My question now is, can dlm/clvmd handle this better? It strikes me that it shouldn't lock up the system so hard when the firewall isn't open. Can it do a test to see if there is a firewall in place, complain and exit instead?

Comment 21 Christine Caulfield 2014-06-09 07:57:36 UTC
I'm more worried that that default firewall rules were wrong TBH. That's a much easier and a far more useful fix I think.

Were you using the default firewall rules?

Comment 22 Christine Caulfield 2014-06-09 08:57:14 UTC
I'll ask resource agent developers if its feasible to add a check when the DLM is started

Comment 23 David Vossel 2014-06-30 22:18:41 UTC
(In reply to Christine Caulfield from comment #22)
> I'll ask resource agent developers if its feasible to add a check when the
> DLM is started

I don't maintain the dlm or clvmd init scripts for rhel6.  The dlm is actually started by the CMAN init script.
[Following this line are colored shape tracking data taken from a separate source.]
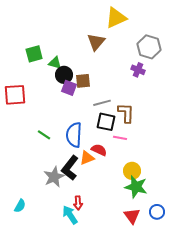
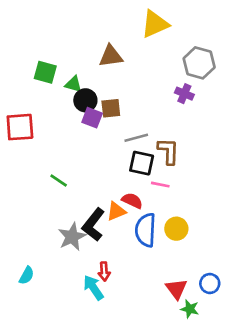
brown triangle: (96, 42) -> (111, 56), moved, turned 42
green square: (34, 54) -> (45, 72), turned 30
blue semicircle: (74, 135) -> (146, 230), moved
green star: (136, 187) -> (190, 309), moved, size x0.6

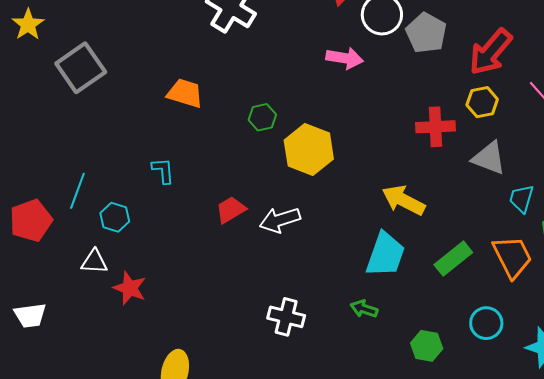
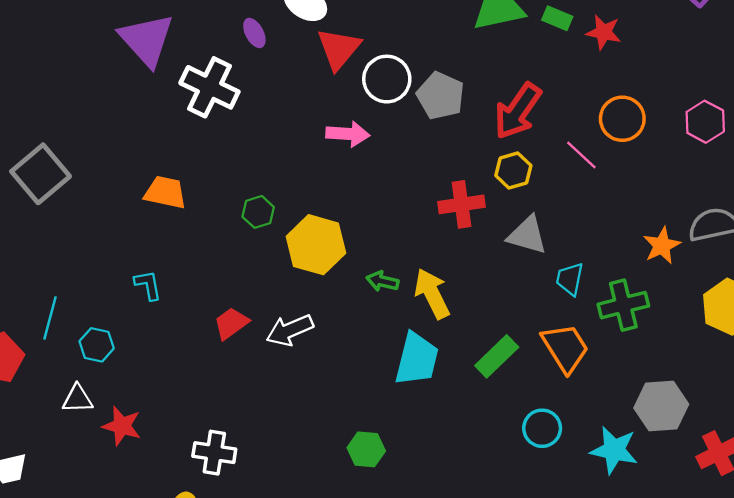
yellow arrow: (404, 200) -> (432, 294), turned 42
green arrow: (364, 309) -> (382, 281), moved
white cross: (286, 317) -> (214, 453), moved
green hexagon: (427, 346) -> (366, 449), moved

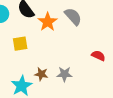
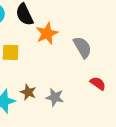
gray semicircle: (73, 17) -> (82, 47), moved

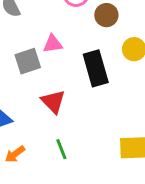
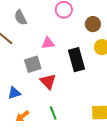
brown circle: (106, 15) -> (93, 24), moved
gray square: (28, 61) -> (33, 64), moved

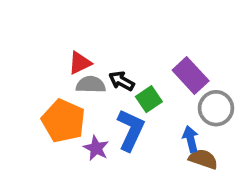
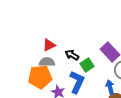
gray semicircle: (91, 85) -> (47, 62), moved
orange pentagon: (63, 121) -> (40, 77), turned -30

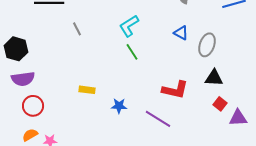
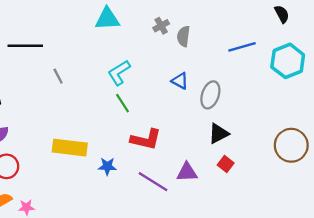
black triangle: (214, 78) -> (219, 134), turned -30
yellow rectangle: (87, 90) -> (70, 148), size x1.8
red L-shape: (175, 90) -> (146, 139), moved
purple triangle: (238, 118) -> (187, 172), moved

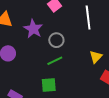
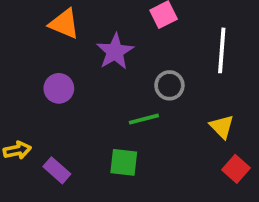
gray circle: (56, 40) -> (169, 85), moved
yellow triangle: (96, 57) -> (222, 127), turned -40

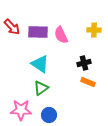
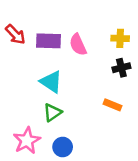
black cross: (84, 63) -> (121, 68), moved
pink star: (21, 110) -> (27, 141), turned -30

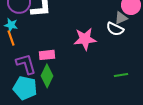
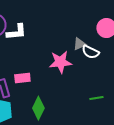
gray triangle: (121, 18) -> (79, 44), moved
green diamond: (47, 76) -> (38, 108), moved

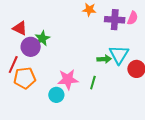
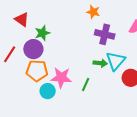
purple cross: (115, 20) -> (105, 34), moved
purple circle: (31, 47) -> (33, 49), moved
orange pentagon: (25, 78) -> (37, 71), moved

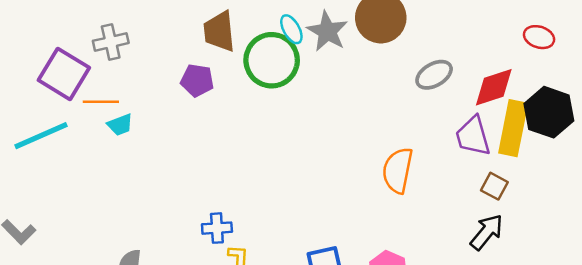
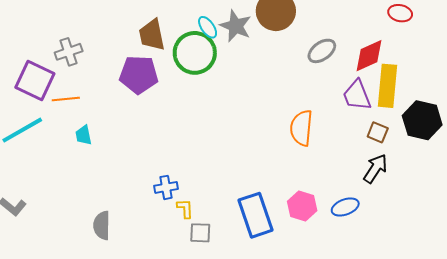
purple pentagon: (197, 80) -> (139, 75), size x1.5
black hexagon: (549, 112) -> (422, 120), moved
cyan trapezoid: (120, 125) -> (84, 135), moved, turned 105

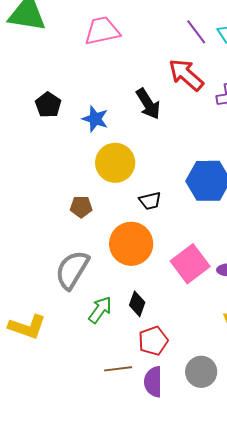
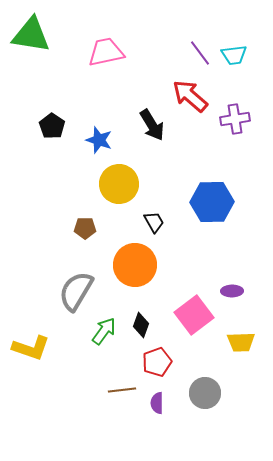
black trapezoid: (150, 201) -> (154, 222), turned -105
pink square: (190, 264) -> (194, 315), moved
purple semicircle: (153, 382) -> (157, 403), size x0.7

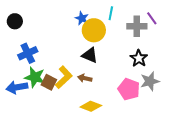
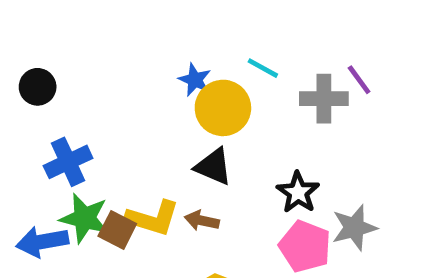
cyan line: (111, 13) -> (263, 68), turned -72
black star: (139, 58) -> (298, 192), moved
yellow L-shape: (64, 77) -> (153, 218), turned 60

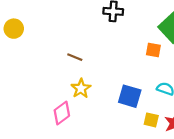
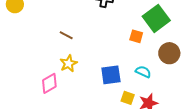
blue square: (130, 96) -> (111, 75), turned -30

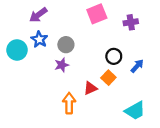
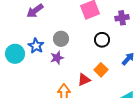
blue star: (39, 39) -> (36, 46), moved
cyan circle: (17, 50) -> (15, 54), moved
black circle: (114, 56) -> (102, 40), moved

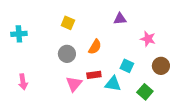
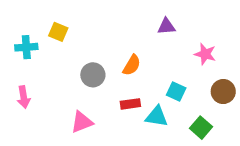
yellow square: (68, 23) -> (58, 32), moved
pink arrow: (23, 82) -> (24, 97), moved
pink triangle: (74, 84) -> (82, 122), moved, turned 30

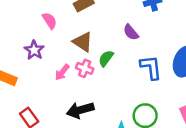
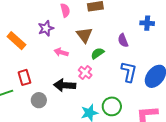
pink cross: (85, 68) -> (85, 73), moved
pink arrow: (62, 72) -> (61, 52), turned 48

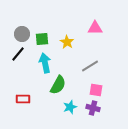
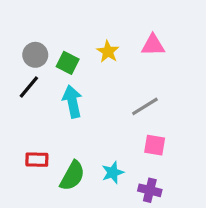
green square: (42, 39) -> (68, 63), turned 32
yellow star: (67, 42) -> (108, 52), moved
green semicircle: (58, 85) -> (72, 176), moved
purple cross: (93, 108) -> (150, 190), moved

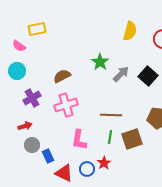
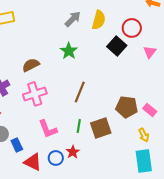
gray arrow: (121, 74) -> (73, 19), moved
black square: (148, 76) -> (117, 46), moved
brown line: (111, 115) -> (80, 92), moved, turned -70
pink L-shape: (79, 140) -> (48, 129), turned -30

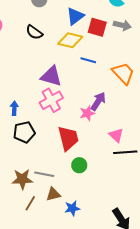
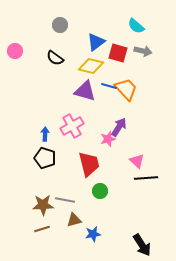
orange trapezoid: (123, 73) -> (126, 89), moved
purple triangle: (51, 76) -> (85, 91), moved
blue arrow: (14, 108) -> (45, 134), moved
black pentagon: (24, 132) -> (45, 158), turned 30
brown line: (30, 203) -> (42, 229), moved, turned 42

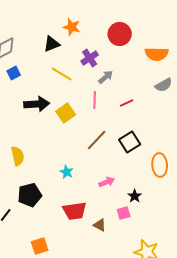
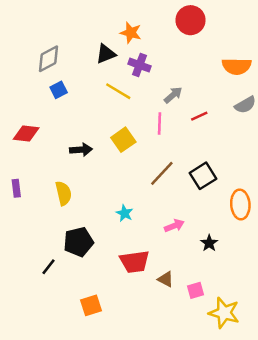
red circle: (120, 34) -> (191, 20), moved
purple cross: (90, 58) -> (139, 65), moved, turned -36
red line: (127, 103) -> (199, 116), moved
black arrow: (37, 104) -> (81, 150), moved, size x0.7
pink square: (124, 213) -> (196, 290), moved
We shouldn't need to be checking firewall rules, all of this should just work. If it doesn't just work, then we need to focus on fixing that.

-- Vossel

Comment 24 Christine Caulfield 2014-07-01 08:48:40 UTC
OK, my mistake, sorry. It just looks like what might be a massively complicated fix in the DLM to fix a rare configuration error.

Comment 27 Christine Caulfield 2015-08-20 08:13:15 UTC
Reluctantly closing this because it's getting too late in the RHEL-6 lifecycle to contemplate intrusive DLM changes.